I've updated the samza-runner to match today's master branch, which is fairly green with minor flakes, and pointed this PR at that branch. So now the new test results, once you enable the ValidatesRunner tests in your pom, should be good signal.

@swegner
Copy link
Contributor

swegner commented Jan 18, 2018

Review status: all files reviewed at latest revision, 4 unresolved discussions, some commit checks failed.


a discussion (no related file):

Previously, kennknowles (Kenn Knowles) wrote…

@swegner before I merge this to a branch - plenty of time to do more - do you have any high level comments on the metrics bits?

Thanks for the heads up. Can I take a look early next week or do you need feedback sooner?


Comments from Reviewable

@rangadi
Copy link
Contributor

rangadi commented Jan 18, 2018

Review status: all files reviewed at latest revision, 4 unresolved discussions, some commit checks failed.


runners/samza/src/main/java/org/apache/beam/runners/samza/SamzaPipelineOptions.java, line 46 at r1 (raw file):

Previously, kennknowles (Kenn Knowles) wrote…

@rangadi any comment on this?
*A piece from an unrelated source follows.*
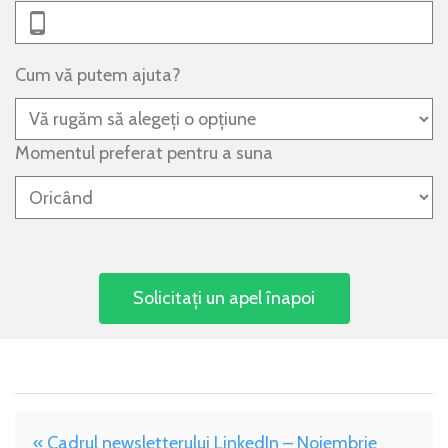
Cum vă putem ajuta?
Momentul preferat pentru a suna
« Cadrul newsletterului LinkedIn – Noiembrie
I think that the way it works it that the source itself will split into the default number. Dataflow used to do this during translation, which was not a great thing. Now splittable DoFn makes it necessary to do it dynamically.
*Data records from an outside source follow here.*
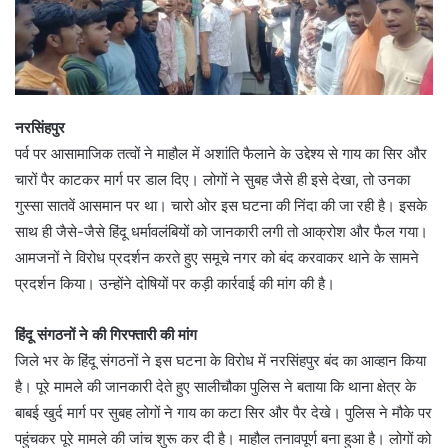
नरसिंहपुर
पर्व पर आसामाजिक तत्वों ने माहौल में अशांति फैलाने के उद्देश्य से गाय का सिर और
चारों पैर काटकर मार्ग पर डाल दिए। लोगों ने सुबह जैसे ही इसे देखा, तो उनका
गुस्सा सातवें आसमान पर था। चारो ओर इस घटना की निंदा की जा रही है। इसके
साथ ही जैसे-जैसे हिंदू धर्मावलंबियों को जानकारी लगी तो आक्रोश और फैल गया।
आमजनों ने विरोध प्रदर्शन करते हुए समूचे नगर को बंद करवाकर थाने के सामने
प्रदर्शन किया। उन्होंने दोषियों पर कड़ी कार्रवाई की मांग की है।
हिंदू संगठनों ने की गिरफ्तारी की मांग
जिले भर के हिंदू संगठनों ने इस घटना के विरोध में नरसिंहपुर बंद का आव्हान किया
है। पूरे मामले की जानकारी देते हुए सालीचौका पुलिस ने बताया कि थाना क्षेत्र के
बाबई खुर्द मार्ग पर सुबह लोगों ने गाय का कटा सिर और पैर देखे। पुलिस ने मौके पर
पहुंचकर पूरे मामले की जांच शुरू कर दी है। माहौल तनावपूर्ण बना हुआ है। लोगों को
The UnboundedSource interface is somewhat similar to hadoop. split() method passes in 'desiredNumSplits' which is a hint from the runner to the source. The source can try to obey or return any number splits that makes sense for the source. Runner decides how to map those splits into its internal processing parallelism. In that sense does 'maxSourceParallism' directly influence 'desiredNumSplits'?

How it works in : Streaming applications in Dataflow: Its 'desiredNumSplits' is based on max number of cores the jobs is configured (due to autoscaling, actually number of cores might be fewer). If the source returns more splits than suggested, I think Dataflow tries to run all of the splits in parallel (need to check if there is a limit).


Comments from Reviewable

@kennknowles
Copy link
Member

The master branch has now switched to allowing Java 8, so you can move this out of the java8 profile in the pom.xml

@xinyuiscool
Copy link
Contributor Author

Rebased with master and samza is with all the other runners in pom.xml.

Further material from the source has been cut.